Les scénarios politiques naissent alors dans ce chaos. La vérité que personne n’ose écrire. Le premier scénario est le pourrissement contrôlé. Rien ne change fondamentalement. L’Etat gère la colère, distribue le restant, les miettes, annonce des projets sans lendemain. Le pays tient par inertie, pas par vision. Son issue est l’explosion sociale différée, plus brutale, plus incontrôlable. Le deuxième scénario est la fausse transition. Une transition annoncée, négociée entre élites, sans le peuple. Les mêmes réseaux recyclés, les mêmes pratiques repeintes.  Ce sera la rupture définitive entre la jeunesse et la politique. Le troisième est l’effondrement sans bruit. Pas de révolution. Pas de héros.
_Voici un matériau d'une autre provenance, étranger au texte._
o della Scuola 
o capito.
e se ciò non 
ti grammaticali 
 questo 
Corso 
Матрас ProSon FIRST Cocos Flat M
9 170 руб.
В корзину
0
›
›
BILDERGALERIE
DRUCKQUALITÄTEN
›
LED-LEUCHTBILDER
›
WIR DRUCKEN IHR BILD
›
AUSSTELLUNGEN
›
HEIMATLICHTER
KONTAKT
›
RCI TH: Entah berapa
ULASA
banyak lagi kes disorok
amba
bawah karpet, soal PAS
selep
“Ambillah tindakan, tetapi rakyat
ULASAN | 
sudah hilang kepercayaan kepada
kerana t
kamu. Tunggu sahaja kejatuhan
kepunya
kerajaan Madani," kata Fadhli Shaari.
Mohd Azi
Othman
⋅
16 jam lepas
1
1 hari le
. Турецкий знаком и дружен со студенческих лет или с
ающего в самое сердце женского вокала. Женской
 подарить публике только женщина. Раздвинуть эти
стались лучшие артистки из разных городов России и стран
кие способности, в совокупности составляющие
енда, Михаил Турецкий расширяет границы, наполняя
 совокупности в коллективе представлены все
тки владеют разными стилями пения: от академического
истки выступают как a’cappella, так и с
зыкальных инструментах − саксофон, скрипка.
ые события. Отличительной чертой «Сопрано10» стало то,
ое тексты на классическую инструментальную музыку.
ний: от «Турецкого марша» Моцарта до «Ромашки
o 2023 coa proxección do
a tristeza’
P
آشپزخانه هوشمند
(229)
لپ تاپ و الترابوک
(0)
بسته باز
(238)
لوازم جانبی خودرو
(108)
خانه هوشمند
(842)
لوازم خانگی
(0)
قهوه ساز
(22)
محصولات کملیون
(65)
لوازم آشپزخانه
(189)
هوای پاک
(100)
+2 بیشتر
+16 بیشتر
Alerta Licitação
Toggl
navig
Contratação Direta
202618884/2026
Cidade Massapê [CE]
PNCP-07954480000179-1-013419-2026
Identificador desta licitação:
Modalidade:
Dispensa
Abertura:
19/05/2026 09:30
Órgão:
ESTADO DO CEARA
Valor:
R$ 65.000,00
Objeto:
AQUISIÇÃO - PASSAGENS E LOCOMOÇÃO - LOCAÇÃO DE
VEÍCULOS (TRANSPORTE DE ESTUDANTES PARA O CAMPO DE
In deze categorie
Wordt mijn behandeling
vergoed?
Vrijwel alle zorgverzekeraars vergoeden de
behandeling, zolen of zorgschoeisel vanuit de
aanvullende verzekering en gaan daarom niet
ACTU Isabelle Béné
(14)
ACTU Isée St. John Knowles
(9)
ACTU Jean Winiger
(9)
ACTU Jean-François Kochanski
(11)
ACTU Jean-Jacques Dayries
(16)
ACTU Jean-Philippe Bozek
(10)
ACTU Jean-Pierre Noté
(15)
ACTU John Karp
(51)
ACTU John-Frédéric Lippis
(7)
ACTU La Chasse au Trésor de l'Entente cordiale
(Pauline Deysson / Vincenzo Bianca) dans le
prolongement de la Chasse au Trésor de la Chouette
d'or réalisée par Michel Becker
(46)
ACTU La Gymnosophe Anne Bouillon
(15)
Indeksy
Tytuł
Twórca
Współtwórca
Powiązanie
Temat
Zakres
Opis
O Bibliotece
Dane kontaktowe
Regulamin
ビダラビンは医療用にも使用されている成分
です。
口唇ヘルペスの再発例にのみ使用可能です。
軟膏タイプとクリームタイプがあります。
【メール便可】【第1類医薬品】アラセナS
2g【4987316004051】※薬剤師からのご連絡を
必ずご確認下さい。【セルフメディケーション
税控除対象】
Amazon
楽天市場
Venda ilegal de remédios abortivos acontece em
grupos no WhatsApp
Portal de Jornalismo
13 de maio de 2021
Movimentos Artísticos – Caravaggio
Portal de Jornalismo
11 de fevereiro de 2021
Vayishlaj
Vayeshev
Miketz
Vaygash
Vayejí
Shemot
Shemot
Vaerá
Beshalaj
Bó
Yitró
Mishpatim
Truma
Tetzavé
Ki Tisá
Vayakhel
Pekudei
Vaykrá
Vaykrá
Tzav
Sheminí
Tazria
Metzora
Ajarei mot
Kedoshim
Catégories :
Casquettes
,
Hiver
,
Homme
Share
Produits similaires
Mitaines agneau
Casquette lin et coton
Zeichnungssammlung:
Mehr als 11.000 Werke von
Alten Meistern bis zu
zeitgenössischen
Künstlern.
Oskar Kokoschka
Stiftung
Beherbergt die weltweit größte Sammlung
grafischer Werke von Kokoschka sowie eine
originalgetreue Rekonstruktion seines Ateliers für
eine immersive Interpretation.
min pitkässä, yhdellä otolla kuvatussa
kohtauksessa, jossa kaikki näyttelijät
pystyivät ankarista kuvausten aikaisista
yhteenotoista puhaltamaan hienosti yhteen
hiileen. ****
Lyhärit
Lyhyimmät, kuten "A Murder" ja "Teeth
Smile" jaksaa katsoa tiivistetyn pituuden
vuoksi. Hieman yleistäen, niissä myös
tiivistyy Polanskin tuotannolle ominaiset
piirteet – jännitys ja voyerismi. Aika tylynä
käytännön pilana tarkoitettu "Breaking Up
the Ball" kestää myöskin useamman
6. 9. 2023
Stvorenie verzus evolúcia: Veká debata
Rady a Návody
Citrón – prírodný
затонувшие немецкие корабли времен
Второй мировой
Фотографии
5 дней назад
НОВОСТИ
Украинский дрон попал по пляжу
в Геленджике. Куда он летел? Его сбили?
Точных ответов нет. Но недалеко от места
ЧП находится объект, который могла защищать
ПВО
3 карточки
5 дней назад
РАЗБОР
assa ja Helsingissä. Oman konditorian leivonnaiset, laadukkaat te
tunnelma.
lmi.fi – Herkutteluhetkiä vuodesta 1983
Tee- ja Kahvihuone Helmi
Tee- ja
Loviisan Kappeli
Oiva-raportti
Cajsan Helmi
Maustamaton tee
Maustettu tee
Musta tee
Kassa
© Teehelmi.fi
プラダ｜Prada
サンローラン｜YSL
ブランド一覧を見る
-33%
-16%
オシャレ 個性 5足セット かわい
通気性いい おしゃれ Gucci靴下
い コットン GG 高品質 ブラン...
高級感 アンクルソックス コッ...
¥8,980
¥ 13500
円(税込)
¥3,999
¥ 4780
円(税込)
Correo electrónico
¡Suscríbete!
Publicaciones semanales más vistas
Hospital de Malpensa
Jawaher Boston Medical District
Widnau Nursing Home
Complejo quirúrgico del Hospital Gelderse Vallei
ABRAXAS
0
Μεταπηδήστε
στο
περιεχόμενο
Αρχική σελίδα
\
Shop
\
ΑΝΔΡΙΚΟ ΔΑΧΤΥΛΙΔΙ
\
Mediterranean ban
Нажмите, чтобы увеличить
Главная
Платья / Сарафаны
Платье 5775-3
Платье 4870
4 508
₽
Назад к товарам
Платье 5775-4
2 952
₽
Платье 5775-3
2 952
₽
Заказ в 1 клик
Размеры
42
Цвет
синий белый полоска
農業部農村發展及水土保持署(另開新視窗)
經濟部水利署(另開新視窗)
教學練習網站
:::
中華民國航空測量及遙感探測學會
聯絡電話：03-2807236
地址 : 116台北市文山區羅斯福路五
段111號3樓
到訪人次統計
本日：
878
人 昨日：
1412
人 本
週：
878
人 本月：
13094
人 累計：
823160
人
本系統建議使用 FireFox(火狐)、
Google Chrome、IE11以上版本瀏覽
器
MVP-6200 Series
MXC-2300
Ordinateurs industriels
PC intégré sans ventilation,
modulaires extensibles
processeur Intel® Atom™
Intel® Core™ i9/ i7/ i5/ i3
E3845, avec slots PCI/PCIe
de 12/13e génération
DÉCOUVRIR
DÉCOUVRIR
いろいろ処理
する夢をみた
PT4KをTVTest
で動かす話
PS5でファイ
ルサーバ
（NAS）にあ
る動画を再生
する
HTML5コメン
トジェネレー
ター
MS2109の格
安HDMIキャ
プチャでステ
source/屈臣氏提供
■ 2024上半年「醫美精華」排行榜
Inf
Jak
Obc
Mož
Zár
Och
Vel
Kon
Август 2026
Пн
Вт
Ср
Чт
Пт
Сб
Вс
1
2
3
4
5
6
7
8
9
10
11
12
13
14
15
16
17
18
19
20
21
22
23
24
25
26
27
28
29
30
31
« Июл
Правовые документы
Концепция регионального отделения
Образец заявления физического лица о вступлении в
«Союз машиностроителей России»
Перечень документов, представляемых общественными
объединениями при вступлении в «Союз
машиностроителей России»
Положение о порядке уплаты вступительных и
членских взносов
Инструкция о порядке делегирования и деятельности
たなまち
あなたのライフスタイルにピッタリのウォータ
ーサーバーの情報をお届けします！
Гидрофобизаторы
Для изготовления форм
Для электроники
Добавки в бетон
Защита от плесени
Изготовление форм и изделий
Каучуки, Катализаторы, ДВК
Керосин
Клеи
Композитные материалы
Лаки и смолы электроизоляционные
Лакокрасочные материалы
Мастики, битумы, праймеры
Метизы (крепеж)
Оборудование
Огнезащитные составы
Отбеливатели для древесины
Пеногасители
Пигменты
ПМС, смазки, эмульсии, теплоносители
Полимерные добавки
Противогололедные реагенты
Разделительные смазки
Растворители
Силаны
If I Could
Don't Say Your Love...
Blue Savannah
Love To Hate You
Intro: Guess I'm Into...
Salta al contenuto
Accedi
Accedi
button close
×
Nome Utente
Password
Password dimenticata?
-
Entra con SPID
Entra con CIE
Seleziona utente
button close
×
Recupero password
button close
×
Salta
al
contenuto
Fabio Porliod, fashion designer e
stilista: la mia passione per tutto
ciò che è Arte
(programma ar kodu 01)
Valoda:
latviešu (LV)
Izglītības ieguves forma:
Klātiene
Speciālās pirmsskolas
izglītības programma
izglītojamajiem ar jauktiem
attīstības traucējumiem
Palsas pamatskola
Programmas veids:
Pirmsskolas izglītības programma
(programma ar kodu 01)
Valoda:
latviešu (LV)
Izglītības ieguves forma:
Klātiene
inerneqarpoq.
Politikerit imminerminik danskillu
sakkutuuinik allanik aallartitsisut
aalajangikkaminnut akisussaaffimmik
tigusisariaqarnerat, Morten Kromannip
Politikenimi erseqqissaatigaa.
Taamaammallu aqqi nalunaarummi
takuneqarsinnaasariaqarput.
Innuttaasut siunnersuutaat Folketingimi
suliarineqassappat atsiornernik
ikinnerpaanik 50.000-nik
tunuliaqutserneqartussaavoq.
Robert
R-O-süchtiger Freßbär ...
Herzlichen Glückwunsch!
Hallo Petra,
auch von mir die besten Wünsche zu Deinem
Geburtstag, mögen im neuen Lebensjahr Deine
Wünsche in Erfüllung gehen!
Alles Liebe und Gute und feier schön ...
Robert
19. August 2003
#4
Juste un État qui cesse progressivement de fonctionner, remplacé par l’informel, les réseaux, les arrangements, la débrouille. Nous devenons un pays légalement souverain, socialement abandonné. Le quatrième scénario est la refondation que le système redoute. Une rupture civique, non violente, mais déterminée. Une remise à plat des règles, de la monnaie, de l’économie, de la morale publique. Elle sera douloureuse, risquée, mais la seule voie de survie nationale. Et la dernière vérité, celle qu’on ne diffuse pas : Madagascar ne manque ni d’argent, ni d’intelligence, ni de courage populaire. Il manque de volonté politique honnête.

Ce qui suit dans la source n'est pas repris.